Filmado em tanques gigantescos na própria Tailândia, a fúria do tsunami é o principal momento do filme. Debaixo da água, a câmera  passa por entre lodo, destroços e corpos sendo mutilados. O uso invisível de efeitos especiais aliado ao desenho de som de Oriol Tarrago (que também trabalhou em “O Orfanato”), inflige desconforto com tanta eficácia que sentimos a agonia dos personagens sendo arrastados e rasgados por galhos e escombros dentro do turbilhão. É uma bizarra combinação de terror e poesia visual que vai ficar gravada na memória para sempre.
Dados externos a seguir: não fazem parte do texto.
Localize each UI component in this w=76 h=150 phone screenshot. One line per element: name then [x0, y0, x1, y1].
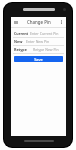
button[interactable]: Current Pin [11, 30, 66, 38]
staticText: New Pin [14, 39, 25, 44]
button[interactable]: More options [59, 18, 64, 26]
staticText: Change Pin [27, 19, 51, 25]
staticText: Current Pin [14, 31, 29, 36]
button[interactable]: Save [14, 56, 63, 62]
button[interactable]: Open navigation menu [13, 18, 19, 26]
staticText: Retype New Pin [33, 47, 59, 52]
staticText: Save [34, 57, 43, 62]
button[interactable]: New Pin [11, 38, 66, 46]
staticText: Enter Current Pin [30, 31, 59, 36]
staticText: Retype New Pin [14, 47, 32, 52]
button[interactable]: Retype New Pin [11, 46, 66, 54]
staticText: Enter New Pin [26, 39, 50, 44]
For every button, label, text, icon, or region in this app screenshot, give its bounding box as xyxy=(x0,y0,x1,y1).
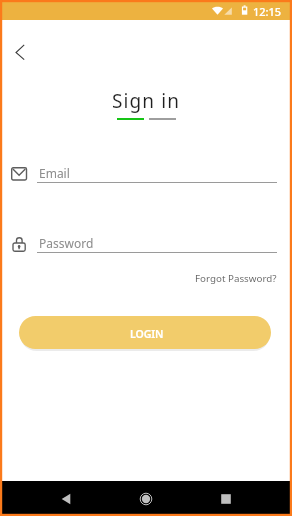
staticText: Password xyxy=(39,235,94,251)
button[interactable]: Recent apps xyxy=(210,483,242,515)
button[interactable]: Back xyxy=(3,36,37,70)
button[interactable]: Forgot Password? xyxy=(193,270,279,287)
staticText: Email xyxy=(39,165,70,181)
staticText: Sign in xyxy=(112,88,181,114)
button[interactable]: Back xyxy=(50,483,82,515)
staticText: 12:15 xyxy=(253,4,282,19)
staticText: LOGIN xyxy=(130,327,164,341)
button[interactable]: LOGIN xyxy=(19,316,271,349)
button[interactable]: Password xyxy=(37,231,277,253)
button[interactable]: Home xyxy=(130,483,162,515)
staticText: Forgot Password? xyxy=(195,272,277,285)
button[interactable]: Email xyxy=(37,161,277,183)
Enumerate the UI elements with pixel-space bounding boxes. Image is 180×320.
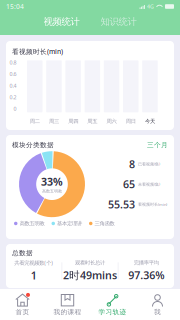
staticText: 首页 [16,308,30,316]
staticText: 完播率平均 [134,260,159,266]
staticText: 高数五明教 [20,220,44,227]
staticText: 0 [14,105,16,112]
staticText: 观看时长总计 [75,260,105,266]
staticText: 看视频时长(min) [138,202,167,207]
staticText: 高数五明教 [42,189,62,194]
staticText: 基本定理讲 [57,220,82,227]
staticText: 33% [41,175,63,189]
staticText: 周五 [87,118,97,124]
staticText: 0.8 [10,59,16,66]
staticText: 三角函数 [94,220,114,227]
staticText: 共看完视频数(个) [14,259,53,266]
staticText: 55.53 [108,197,135,212]
staticText: 我的课程 [54,308,82,316]
button[interactable]: 我 [135,289,180,320]
staticText: 97.36% [128,268,164,282]
staticText: 15:04 [6,2,24,11]
staticText: 周二 [30,118,40,124]
staticText: 总数据 [12,249,33,257]
staticText: 0.2 [10,94,16,101]
button[interactable]: 学习轨迹 [90,289,135,320]
staticText: 周三 [49,118,59,124]
staticText: 8 [129,157,135,171]
staticText: 已看视频(集) [138,161,160,167]
staticText: 未看视频(集) [138,182,160,187]
staticText: 知识统计 [100,16,136,28]
button[interactable]: 视频统计 [42,15,82,28]
staticText: 视频统计 [44,16,80,28]
staticText: 周日 [126,118,136,124]
staticText: 今天 [145,118,155,124]
staticText: 周六 [106,118,116,124]
staticText: 周四 [68,118,78,124]
staticText: 三个月 [147,141,168,149]
button[interactable]: 我的课程 [45,289,90,320]
button[interactable]: 三个月 [147,141,168,149]
staticText: 2时49mins [63,268,117,282]
staticText: 我 [154,308,161,316]
staticText: 1 [31,268,37,282]
staticText: 4G [147,3,154,10]
staticText: 65 [123,177,135,191]
staticText: 模块分类数据 [12,141,54,149]
staticText: 0.4 [10,82,16,89]
staticText: 看视频时长(min) [12,47,63,56]
button[interactable]: 首页 [0,289,45,320]
staticText: 学习轨迹 [98,308,126,316]
staticText: 0.6 [10,70,16,78]
button[interactable]: 知识统计 [98,15,138,28]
A partir desse ponto, Maria e Lucas, o filho mais velho, são alienados do resto da família, e apesar  do choque e ferimentos profundos, seguem tentando se manter vivos. Bayona não poupa os olhos da platéia, apresentando cada momento dolorido com detalhes e crueza desconcertante. 
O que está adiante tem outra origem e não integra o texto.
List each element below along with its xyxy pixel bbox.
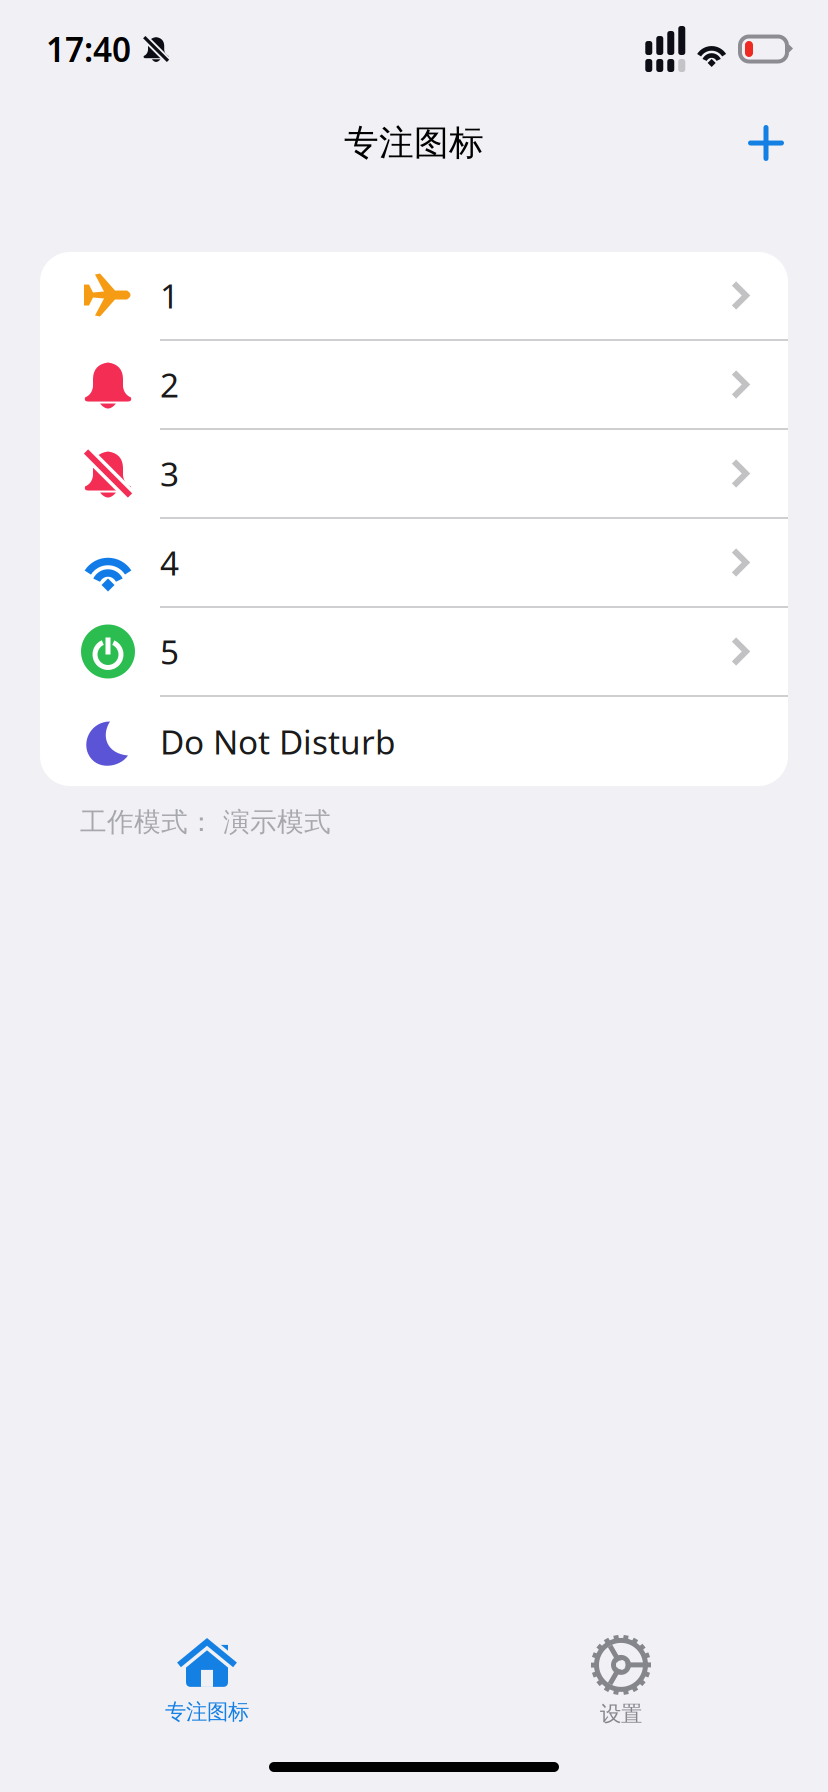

Amplificada pelas atuações de Naomi Watts e Ewan Macgregor, a tensão extraída da separação produz uma torrente de emoções que move a história para além do impacto espetacular das ondas gigantes. "O Impossível" é uma experiência comovente sobre uma família tentando se reencontrar, cercada por um cenário de desolação inconcebível. O filme de Bayona se alinha à engenharia sentimental das produções de Steven Spielberg, especialmente na direção do elenco infantil. No papel do filho mais velho, o novato Tom Holland ("Billy Elliot:The Musical") é a grande revelação do filme, sua presença lembra outra contundente estreia nas telas: o então ator mirim Christian Bale, no drama "O Império do Sol" (não por acaso dirigido por Spielberg). Apesar da história ser talhada para manipular o coração, a trilha sonora de Fernando Velazquez vem saturada de glicose, abusando de clichês para derrubar a última murada de cinismo que restar de pé.  Esse recurso acaba jogando contra o filme, mas apesar de persistente, não cancela o poder da história sofrida com seu desfecho surpreendente.

Nota 8,0

Segundo filme da carreira de Bayona e seu primeiro em língua inglesa, "O Impossível" revela um diretor com grande domínio técnico, com a mão firme na condução de emoções, que inscreve definitivamente seu nome entre os novos talentos do cinema. O filme está no páreo da temporada de prêmios, concorrendo ao Globo de Ouro de melhor atriz dramática para Naomi Watts; melhor atriz e melhor jovem ator no Critics Choice, para Watts e Holland respectivamente.

"O Impossível" está em cartaz no Brasil.